My children started back to school today. Joseph is in 11th grade, Presley is in 7th grade.

I was doing fine. Really, I was.

Until, we gathered to pray before we headed out the door.

We were in the kitchen. We grabbed hands.

I began to pray.

And, stopped mid sentence.

Suddenly, I couldn't find my voice. It had disappeared.

Tears were stinging my tired eyes.

My kids both asked, "What's wrong, Mom?"

I gathered my sorrow and managed to squeak out some semblance of a prayer.

The emotions flooded and I tried hard to push them back down.

"Jill, it is just another day. Calm yourself. Get a hold. Don't do this here and now."

These are the words I spoke to myself. A pep talk cheering myself to be the kind of mom that doesn't cry at every drop of the hat.

I mean, what the heck is wrong with me?

Why do I do this every.single.year?

As I pondered the why's in all of these emotions, I remembered something the Lord revealed to my heart a few years ago.

If I am not careful, I can get my identity confused with something that it is not supposed to be.

Being a mother made my identity real. Palpable.

I remember when my son was born, I felt like my life finally was beginning. My entire life I had dreamed of being a mother.

When motherhood was fulfilled, I thought I was finally living out my identity.

However, I was wrong.

My identity is not in motherhood, it is in Christ.

But you are a chosen people, a royal priesthood, a holy nation, God’s special possession, that you may declare the praises of him who called you out of darkness into his wonderful light. 1 Peter 2:9

Motherhood is a high calling, make no mistake. However, Jesus Christ is our highest calling and purpose.
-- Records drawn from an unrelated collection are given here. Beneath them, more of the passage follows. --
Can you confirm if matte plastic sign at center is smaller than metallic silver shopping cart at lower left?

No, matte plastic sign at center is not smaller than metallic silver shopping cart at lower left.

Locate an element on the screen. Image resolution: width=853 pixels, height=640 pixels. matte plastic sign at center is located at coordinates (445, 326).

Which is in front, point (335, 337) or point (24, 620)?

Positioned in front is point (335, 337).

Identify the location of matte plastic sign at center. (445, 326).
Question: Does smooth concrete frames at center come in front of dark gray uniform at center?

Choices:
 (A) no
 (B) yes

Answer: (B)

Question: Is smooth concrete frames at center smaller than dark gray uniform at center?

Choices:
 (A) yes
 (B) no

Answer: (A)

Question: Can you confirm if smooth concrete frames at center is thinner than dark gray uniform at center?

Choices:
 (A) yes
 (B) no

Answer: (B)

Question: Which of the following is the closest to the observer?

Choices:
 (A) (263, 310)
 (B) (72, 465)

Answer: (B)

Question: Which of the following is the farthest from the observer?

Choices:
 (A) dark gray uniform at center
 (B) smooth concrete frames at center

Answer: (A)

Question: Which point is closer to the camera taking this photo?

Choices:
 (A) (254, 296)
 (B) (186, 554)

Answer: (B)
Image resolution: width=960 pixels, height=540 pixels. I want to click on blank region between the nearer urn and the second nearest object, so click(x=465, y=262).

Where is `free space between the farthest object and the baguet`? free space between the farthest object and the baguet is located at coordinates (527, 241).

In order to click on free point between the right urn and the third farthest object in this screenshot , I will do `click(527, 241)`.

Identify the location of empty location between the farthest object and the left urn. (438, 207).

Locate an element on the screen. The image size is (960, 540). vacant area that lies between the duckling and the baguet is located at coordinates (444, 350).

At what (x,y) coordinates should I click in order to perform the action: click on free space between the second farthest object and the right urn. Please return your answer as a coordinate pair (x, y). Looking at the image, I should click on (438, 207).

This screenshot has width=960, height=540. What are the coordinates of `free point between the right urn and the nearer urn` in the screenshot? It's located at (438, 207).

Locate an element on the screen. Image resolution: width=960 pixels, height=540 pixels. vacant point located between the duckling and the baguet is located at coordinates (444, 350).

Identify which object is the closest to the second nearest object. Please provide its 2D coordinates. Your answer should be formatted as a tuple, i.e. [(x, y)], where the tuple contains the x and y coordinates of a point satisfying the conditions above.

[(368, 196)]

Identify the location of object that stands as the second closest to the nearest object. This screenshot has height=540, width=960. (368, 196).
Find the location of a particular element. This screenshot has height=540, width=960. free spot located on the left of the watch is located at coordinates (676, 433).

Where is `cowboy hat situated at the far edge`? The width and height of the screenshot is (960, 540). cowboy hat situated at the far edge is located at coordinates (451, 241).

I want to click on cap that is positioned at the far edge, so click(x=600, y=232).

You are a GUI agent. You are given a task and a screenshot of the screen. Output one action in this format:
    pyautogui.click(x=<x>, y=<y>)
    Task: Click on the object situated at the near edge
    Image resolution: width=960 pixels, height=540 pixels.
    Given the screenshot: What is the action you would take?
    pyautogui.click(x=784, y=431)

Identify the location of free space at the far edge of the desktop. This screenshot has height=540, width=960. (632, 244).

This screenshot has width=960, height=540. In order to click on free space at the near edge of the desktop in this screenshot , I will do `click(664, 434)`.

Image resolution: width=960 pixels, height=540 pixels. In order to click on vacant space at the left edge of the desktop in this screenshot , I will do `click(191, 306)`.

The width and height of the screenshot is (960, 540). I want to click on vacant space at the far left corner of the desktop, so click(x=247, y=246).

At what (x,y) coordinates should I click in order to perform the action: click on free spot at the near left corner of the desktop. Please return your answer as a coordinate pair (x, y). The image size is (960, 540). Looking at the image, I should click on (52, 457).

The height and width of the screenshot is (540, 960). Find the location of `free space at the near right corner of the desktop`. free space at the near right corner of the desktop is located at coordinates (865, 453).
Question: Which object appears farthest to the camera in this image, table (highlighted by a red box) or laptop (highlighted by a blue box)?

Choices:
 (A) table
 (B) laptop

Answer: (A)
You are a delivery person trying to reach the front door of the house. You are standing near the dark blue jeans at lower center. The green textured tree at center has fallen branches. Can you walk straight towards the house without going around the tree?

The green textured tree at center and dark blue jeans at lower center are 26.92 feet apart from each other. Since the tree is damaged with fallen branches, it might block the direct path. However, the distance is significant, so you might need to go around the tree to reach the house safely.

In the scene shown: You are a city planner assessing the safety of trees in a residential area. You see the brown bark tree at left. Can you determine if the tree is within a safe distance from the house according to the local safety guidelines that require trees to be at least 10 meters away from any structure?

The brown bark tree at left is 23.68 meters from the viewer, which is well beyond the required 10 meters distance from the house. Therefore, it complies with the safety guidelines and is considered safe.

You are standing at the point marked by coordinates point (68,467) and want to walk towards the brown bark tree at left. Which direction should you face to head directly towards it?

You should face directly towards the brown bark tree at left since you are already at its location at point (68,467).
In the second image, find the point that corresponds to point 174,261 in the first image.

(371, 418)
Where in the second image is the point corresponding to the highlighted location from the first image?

If I put the entirety of my identity into being a mother, I will lose my identity as soon as they flee my nest. Although they will still be mine, my role of daily taking care of them will change.

When my identity is in Christ, I have something that is not earthly and temporal. An identity that can never be shaken or taken away.

Being a mother is a part of who I am, but not the whole.

The whole of who I am is a follower of Christ.

Jesus' disciples lived this out for us.

They were made up of fisherman and a tax collector. Yet, when Jesus asked them to follow, they laid their identity's aside to follow.

Their value was not based on who they were, but Whose they were.

It is the same for us.

We can get tangled up thinking our value is in our motherhood, our marriage, our financial status, our friendship circle, our church.....

But, we will never find true fulfillment and contentment until we realize that our true identity is in Jesus Christ alone.

We must not love these things more than we love Him.

Idols can form in our hearts, even our own children can become idols.

So often I have asked God to take any desire away from my heart that leads me away from Him.

23Search me, God, and know my heart; test me and know my anxious thoughts. 24See if there is any offensive way in me, and lead me in the way everlasting. Psalm 139:23-24

He has always answered this prayer, but not without painful severances at time.

However, nothing comes close to realizing that no matter my surroundings and circumstances, I belong to Jesus Christ. The giver of Peace. The giver of Life. The giver of Hope. The giver of Contentment.

The Lord is my Shepherd, I have all that I need. Psalm 23:1

By the time my kids get home from school, my tears will be dry. My heart will be mended.

Sometimes we just need to go sit in the Father's lap and be reminded of His love for us and how we belong to Him.

He is what makes us who we are.

No need to worry if you have an identity, if you are a follower of Jesus Christ, you are identity is sealed. For eternity.